* _Instructions to follow_
Return the data that follows exactly, with each line intact.

Source records
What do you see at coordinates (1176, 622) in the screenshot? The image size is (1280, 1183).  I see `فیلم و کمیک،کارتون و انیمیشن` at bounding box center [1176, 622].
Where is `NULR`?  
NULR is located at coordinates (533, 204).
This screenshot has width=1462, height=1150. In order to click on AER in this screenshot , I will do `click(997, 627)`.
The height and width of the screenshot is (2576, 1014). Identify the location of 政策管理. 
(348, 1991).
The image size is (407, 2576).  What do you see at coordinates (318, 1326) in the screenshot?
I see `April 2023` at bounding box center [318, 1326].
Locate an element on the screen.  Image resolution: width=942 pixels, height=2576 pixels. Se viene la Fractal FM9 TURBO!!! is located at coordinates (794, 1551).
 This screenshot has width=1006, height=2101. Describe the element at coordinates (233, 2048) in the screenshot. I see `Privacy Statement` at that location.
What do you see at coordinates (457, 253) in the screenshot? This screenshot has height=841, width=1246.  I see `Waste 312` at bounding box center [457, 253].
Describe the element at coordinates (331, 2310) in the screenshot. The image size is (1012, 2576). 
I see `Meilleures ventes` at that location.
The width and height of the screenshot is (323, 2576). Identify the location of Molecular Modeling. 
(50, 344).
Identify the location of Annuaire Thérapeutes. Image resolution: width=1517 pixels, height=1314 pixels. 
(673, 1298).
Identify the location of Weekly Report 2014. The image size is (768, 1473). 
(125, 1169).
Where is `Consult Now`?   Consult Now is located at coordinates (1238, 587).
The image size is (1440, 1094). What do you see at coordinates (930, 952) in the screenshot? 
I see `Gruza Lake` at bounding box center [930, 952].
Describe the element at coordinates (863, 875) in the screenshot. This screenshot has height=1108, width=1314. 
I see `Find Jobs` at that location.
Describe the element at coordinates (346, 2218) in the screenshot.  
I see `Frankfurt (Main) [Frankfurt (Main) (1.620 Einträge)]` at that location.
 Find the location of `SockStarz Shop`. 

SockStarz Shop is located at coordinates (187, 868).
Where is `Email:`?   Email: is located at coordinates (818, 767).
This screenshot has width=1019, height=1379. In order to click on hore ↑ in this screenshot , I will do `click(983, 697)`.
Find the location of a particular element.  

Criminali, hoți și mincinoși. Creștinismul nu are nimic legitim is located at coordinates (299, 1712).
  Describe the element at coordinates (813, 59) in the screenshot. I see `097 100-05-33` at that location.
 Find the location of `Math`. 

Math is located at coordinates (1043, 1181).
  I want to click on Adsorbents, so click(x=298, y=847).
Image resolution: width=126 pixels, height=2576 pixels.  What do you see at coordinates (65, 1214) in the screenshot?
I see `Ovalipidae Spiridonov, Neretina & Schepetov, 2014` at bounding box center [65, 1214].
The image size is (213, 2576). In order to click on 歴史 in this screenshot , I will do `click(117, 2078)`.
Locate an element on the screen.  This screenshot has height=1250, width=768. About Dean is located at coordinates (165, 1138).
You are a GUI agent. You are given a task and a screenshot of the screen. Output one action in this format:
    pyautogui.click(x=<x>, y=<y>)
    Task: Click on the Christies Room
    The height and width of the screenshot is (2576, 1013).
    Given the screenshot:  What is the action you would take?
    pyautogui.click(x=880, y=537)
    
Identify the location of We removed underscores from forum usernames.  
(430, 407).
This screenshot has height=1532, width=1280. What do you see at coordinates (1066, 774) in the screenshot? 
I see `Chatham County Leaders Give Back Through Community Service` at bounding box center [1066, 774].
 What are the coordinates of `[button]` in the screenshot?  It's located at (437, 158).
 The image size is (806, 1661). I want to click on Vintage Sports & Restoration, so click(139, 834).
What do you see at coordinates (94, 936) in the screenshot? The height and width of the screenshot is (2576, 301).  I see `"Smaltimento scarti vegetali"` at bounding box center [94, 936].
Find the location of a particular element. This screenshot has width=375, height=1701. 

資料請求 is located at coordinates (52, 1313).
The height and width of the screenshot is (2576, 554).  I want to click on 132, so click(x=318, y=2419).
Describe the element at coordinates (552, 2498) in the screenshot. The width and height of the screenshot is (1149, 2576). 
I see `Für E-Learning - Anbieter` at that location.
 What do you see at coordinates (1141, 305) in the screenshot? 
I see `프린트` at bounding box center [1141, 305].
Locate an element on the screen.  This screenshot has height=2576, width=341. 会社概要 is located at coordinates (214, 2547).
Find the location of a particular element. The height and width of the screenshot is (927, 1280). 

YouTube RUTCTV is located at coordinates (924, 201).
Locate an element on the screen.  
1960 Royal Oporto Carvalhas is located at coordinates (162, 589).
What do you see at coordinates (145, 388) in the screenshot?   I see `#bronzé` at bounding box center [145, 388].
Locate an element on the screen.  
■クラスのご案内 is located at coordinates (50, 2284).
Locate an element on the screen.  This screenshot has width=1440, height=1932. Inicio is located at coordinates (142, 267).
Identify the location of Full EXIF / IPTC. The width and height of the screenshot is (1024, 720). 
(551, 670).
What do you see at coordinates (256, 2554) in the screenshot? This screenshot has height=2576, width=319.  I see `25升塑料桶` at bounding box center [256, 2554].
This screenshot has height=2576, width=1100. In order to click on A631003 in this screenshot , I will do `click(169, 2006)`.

* _Reply to the exercise_
What do you see at coordinates (1176, 622) in the screenshot? The image size is (1280, 1183).  I see `فیلم و کمیک،کارتون و انیمیشن` at bounding box center [1176, 622].
Where is `NULR`?  
NULR is located at coordinates (533, 204).
This screenshot has width=1462, height=1150. In order to click on AER in this screenshot , I will do `click(997, 627)`.
The height and width of the screenshot is (2576, 1014). Identify the location of 政策管理. 
(348, 1991).
The image size is (407, 2576).  What do you see at coordinates (318, 1326) in the screenshot?
I see `April 2023` at bounding box center [318, 1326].
Locate an element on the screen.  Image resolution: width=942 pixels, height=2576 pixels. Se viene la Fractal FM9 TURBO!!! is located at coordinates (794, 1551).
 This screenshot has width=1006, height=2101. Describe the element at coordinates (233, 2048) in the screenshot. I see `Privacy Statement` at that location.
What do you see at coordinates (457, 253) in the screenshot? This screenshot has height=841, width=1246.  I see `Waste 312` at bounding box center [457, 253].
Describe the element at coordinates (331, 2310) in the screenshot. The image size is (1012, 2576). 
I see `Meilleures ventes` at that location.
The width and height of the screenshot is (323, 2576). Identify the location of Molecular Modeling. 
(50, 344).
Identify the location of Annuaire Thérapeutes. Image resolution: width=1517 pixels, height=1314 pixels. 
(673, 1298).
Identify the location of Weekly Report 2014. The image size is (768, 1473). 
(125, 1169).
Where is `Consult Now`?   Consult Now is located at coordinates (1238, 587).
The image size is (1440, 1094). What do you see at coordinates (930, 952) in the screenshot? 
I see `Gruza Lake` at bounding box center [930, 952].
Describe the element at coordinates (863, 875) in the screenshot. This screenshot has height=1108, width=1314. 
I see `Find Jobs` at that location.
Describe the element at coordinates (346, 2218) in the screenshot.  
I see `Frankfurt (Main) [Frankfurt (Main) (1.620 Einträge)]` at that location.
 Find the location of `SockStarz Shop`. 

SockStarz Shop is located at coordinates (187, 868).
Where is `Email:`?   Email: is located at coordinates (818, 767).
This screenshot has width=1019, height=1379. In order to click on hore ↑ in this screenshot , I will do `click(983, 697)`.
Find the location of a particular element.  

Criminali, hoți și mincinoși. Creștinismul nu are nimic legitim is located at coordinates (299, 1712).
  Describe the element at coordinates (813, 59) in the screenshot. I see `097 100-05-33` at that location.
 Find the location of `Math`. 

Math is located at coordinates (1043, 1181).
  I want to click on Adsorbents, so click(x=298, y=847).
Image resolution: width=126 pixels, height=2576 pixels.  What do you see at coordinates (65, 1214) in the screenshot?
I see `Ovalipidae Spiridonov, Neretina & Schepetov, 2014` at bounding box center [65, 1214].
The image size is (213, 2576). In order to click on 歴史 in this screenshot , I will do `click(117, 2078)`.
Locate an element on the screen.  This screenshot has height=1250, width=768. About Dean is located at coordinates (165, 1138).
You are a GUI agent. You are given a task and a screenshot of the screen. Output one action in this format:
    pyautogui.click(x=<x>, y=<y>)
    Task: Click on the Christies Room
    The height and width of the screenshot is (2576, 1013).
    Given the screenshot:  What is the action you would take?
    pyautogui.click(x=880, y=537)
    
Identify the location of We removed underscores from forum usernames.  
(430, 407).
This screenshot has height=1532, width=1280. What do you see at coordinates (1066, 774) in the screenshot? 
I see `Chatham County Leaders Give Back Through Community Service` at bounding box center [1066, 774].
 What are the coordinates of `[button]` in the screenshot?  It's located at (437, 158).
 The image size is (806, 1661). I want to click on Vintage Sports & Restoration, so click(139, 834).
What do you see at coordinates (94, 936) in the screenshot? The height and width of the screenshot is (2576, 301).  I see `"Smaltimento scarti vegetali"` at bounding box center [94, 936].
Find the location of a particular element. This screenshot has width=375, height=1701. 

資料請求 is located at coordinates (52, 1313).
The height and width of the screenshot is (2576, 554).  I want to click on 132, so click(x=318, y=2419).
Describe the element at coordinates (552, 2498) in the screenshot. The width and height of the screenshot is (1149, 2576). 
I see `Für E-Learning - Anbieter` at that location.
 What do you see at coordinates (1141, 305) in the screenshot? 
I see `프린트` at bounding box center [1141, 305].
Locate an element on the screen.  This screenshot has height=2576, width=341. 会社概要 is located at coordinates (214, 2547).
Find the location of a particular element. The height and width of the screenshot is (927, 1280). 

YouTube RUTCTV is located at coordinates (924, 201).
Locate an element on the screen.  
1960 Royal Oporto Carvalhas is located at coordinates (162, 589).
What do you see at coordinates (145, 388) in the screenshot?   I see `#bronzé` at bounding box center [145, 388].
Locate an element on the screen.  
■クラスのご案内 is located at coordinates (50, 2284).
Locate an element on the screen.  This screenshot has width=1440, height=1932. Inicio is located at coordinates (142, 267).
Identify the location of Full EXIF / IPTC. The width and height of the screenshot is (1024, 720). 
(551, 670).
What do you see at coordinates (256, 2554) in the screenshot? This screenshot has height=2576, width=319.  I see `25升塑料桶` at bounding box center [256, 2554].
This screenshot has height=2576, width=1100. In order to click on A631003 in this screenshot , I will do `click(169, 2006)`.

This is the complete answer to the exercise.